EXERCISE BRIEF: Please write out exactly the line containing "Código de Barras do Produto: 7890988703443" below and every line after it, through the last one, but leave out any pictures.

(Page-level text extractions)
╔══

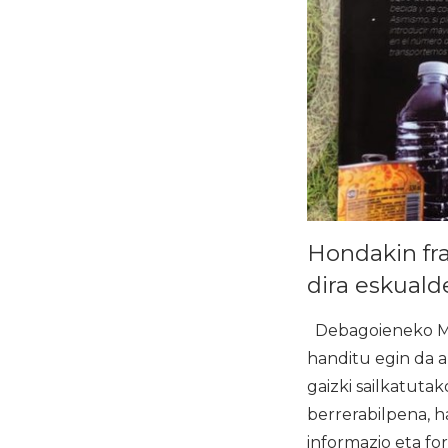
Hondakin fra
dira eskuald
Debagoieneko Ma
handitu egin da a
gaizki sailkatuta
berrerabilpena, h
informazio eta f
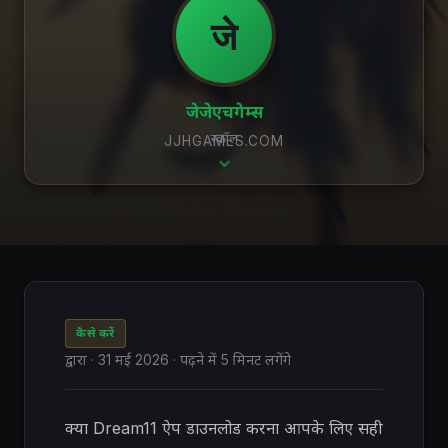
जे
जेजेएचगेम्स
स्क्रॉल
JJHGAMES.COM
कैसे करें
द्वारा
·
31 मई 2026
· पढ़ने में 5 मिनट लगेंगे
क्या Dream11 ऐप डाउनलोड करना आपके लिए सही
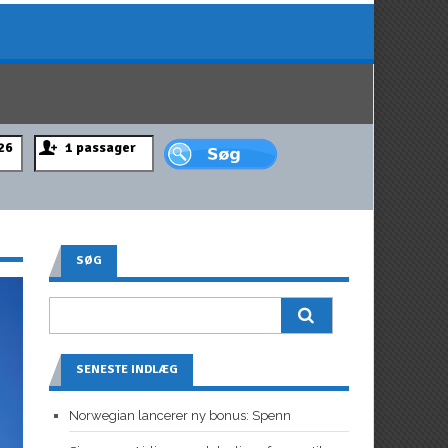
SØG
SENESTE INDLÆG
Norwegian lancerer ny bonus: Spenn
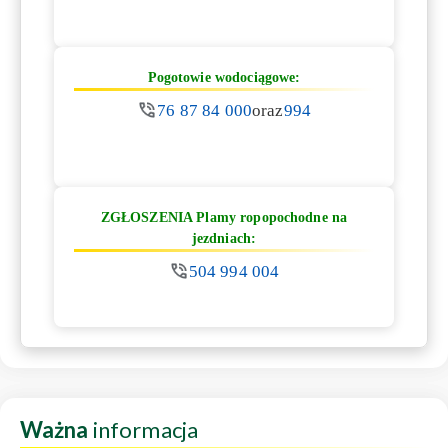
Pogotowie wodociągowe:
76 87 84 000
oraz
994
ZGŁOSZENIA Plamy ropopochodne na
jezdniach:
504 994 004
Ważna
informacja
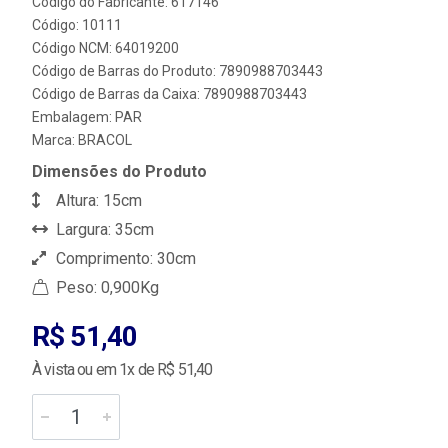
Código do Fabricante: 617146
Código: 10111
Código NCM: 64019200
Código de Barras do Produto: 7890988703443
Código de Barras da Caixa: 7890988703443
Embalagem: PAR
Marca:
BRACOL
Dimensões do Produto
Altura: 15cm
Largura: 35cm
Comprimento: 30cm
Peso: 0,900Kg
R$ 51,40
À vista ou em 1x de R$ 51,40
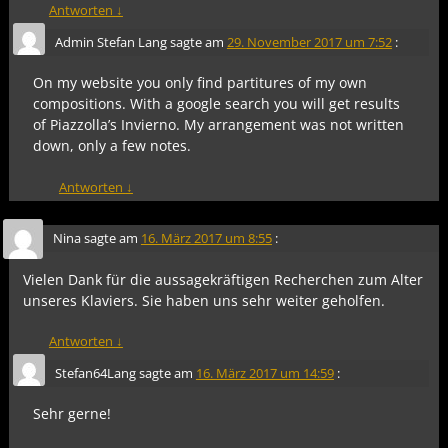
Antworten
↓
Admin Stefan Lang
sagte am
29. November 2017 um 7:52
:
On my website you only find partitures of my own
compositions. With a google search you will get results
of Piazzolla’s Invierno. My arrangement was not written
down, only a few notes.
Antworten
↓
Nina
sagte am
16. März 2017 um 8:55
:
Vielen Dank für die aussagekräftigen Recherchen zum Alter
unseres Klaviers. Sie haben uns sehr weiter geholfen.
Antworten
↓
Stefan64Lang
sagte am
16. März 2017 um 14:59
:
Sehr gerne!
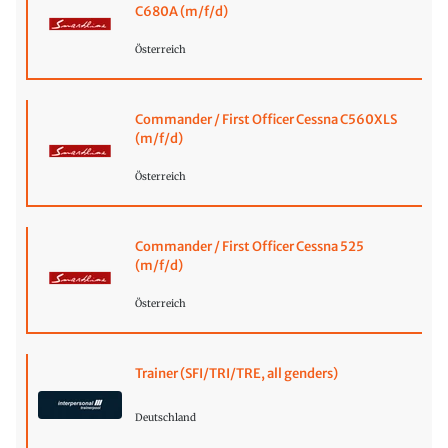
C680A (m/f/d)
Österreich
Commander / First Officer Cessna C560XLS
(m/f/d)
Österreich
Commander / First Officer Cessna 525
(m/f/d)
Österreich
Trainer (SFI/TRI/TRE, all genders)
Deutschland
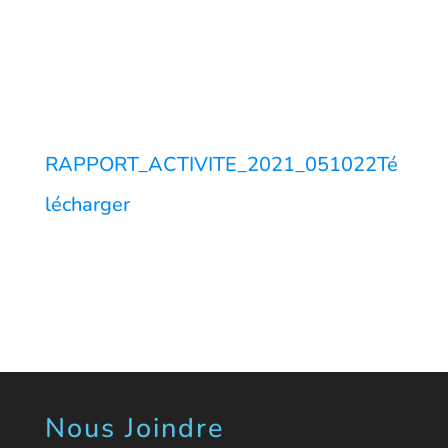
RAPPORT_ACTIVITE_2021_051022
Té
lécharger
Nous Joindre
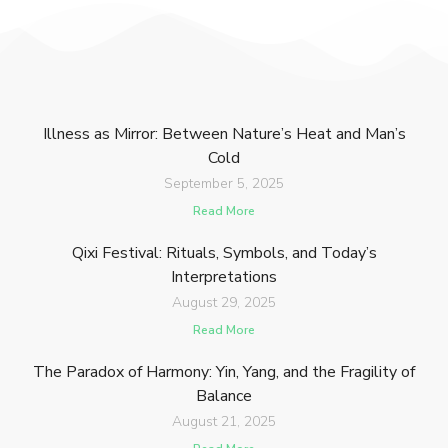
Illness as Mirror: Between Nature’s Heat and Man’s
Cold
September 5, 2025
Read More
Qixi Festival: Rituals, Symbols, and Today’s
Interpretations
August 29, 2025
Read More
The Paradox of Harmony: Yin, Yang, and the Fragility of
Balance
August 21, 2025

╚══

ANSWER TO THIS PROBLEM:
Código de Barras do Produto: 7890988703443
Código de Barras da Caixa: 7890988703443
Embalagem: PAR
Marca:
BRACOL
Dimensões do Produto
Altura: 15cm
Largura: 35cm
Comprimento: 30cm
Peso: 0,900Kg
R$ 51,40
À vista ou em 1x de R$ 51,40
Antworten
↓
Admin Stefan Lang
sagte am
29. November 2017 um 7:52
:
On my website you only find partitures of my own
compositions. With a google search you will get results
of Piazzolla’s Invierno. My arrangement was not written
down, only a few notes.
Antworten
↓
Nina
sagte am
16. März 2017 um 8:55
:
Vielen Dank für die aussagekräftigen Recherchen zum Alter
unseres Klaviers. Sie haben uns sehr weiter geholfen.
Antworten
↓
Stefan64Lang
sagte am
16. März 2017 um 14:59
:
Sehr gerne!
C680A (m/f/d)
Österreich
Commander / First Officer Cessna C560XLS
(m/f/d)
Österreich
Commander / First Officer Cessna 525
(m/f/d)
Österreich
Trainer (SFI/TRI/TRE, all genders)
Deutschland
RAPPORT_ACTIVITE_2021_051022
Té
lécharger
Nous Joindre
Illness as Mirror: Between Nature’s Heat and Man’s
Cold
September 5, 2025
Read More
Qixi Festival: Rituals, Symbols, and Today’s
Interpretations
August 29, 2025
Read More
The Paradox of Harmony: Yin, Yang, and the Fragility of
Balance
August 21, 2025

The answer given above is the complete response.